Exercise: Using the data below, copy each line that includes the word "jsem".

Information supplied:
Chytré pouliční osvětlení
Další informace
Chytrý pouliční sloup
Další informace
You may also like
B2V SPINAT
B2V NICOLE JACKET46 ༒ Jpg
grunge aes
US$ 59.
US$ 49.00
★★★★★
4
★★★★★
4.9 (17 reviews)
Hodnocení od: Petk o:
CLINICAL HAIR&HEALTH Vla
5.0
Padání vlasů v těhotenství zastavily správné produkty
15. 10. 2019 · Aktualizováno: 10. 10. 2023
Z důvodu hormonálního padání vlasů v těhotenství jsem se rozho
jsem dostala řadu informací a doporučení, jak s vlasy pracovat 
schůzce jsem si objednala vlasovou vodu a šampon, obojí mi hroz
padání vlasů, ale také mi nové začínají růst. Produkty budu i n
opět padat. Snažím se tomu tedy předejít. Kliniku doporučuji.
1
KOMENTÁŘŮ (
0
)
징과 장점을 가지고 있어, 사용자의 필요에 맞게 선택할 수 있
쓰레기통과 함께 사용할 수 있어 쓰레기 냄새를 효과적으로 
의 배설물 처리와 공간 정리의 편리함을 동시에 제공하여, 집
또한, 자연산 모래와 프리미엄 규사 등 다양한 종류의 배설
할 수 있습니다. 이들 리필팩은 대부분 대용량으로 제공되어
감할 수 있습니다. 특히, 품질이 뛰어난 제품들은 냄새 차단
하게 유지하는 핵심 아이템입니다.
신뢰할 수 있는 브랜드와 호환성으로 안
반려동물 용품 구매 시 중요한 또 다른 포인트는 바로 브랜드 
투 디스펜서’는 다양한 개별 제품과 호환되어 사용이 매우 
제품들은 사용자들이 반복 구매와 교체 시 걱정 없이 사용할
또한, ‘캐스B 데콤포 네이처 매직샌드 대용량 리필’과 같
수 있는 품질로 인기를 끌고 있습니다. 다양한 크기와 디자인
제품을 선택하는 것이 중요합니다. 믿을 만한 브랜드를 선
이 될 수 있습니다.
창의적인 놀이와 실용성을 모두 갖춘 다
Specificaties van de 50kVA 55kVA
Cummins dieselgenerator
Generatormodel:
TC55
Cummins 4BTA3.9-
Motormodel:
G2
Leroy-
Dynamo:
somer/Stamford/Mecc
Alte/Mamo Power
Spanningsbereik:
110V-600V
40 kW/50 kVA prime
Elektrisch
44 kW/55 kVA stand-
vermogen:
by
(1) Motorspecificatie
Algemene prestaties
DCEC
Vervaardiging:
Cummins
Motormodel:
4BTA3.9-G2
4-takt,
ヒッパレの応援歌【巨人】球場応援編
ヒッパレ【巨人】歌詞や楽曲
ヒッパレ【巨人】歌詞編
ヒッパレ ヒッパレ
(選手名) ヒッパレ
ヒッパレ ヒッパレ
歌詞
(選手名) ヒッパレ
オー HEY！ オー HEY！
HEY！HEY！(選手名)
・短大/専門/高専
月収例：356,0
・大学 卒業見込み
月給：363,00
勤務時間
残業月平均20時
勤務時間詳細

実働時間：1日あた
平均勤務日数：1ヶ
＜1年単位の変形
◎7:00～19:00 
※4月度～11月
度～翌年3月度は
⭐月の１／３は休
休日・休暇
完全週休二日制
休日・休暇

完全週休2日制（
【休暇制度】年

Answer:
Z důvodu hormonálního padání vlasů v těhotenství jsem se rozho
jsem dostala řadu informací a doporučení, jak s vlasy pracovat 
schůzce jsem si objednala vlasovou vodu a šampon, obojí mi hroz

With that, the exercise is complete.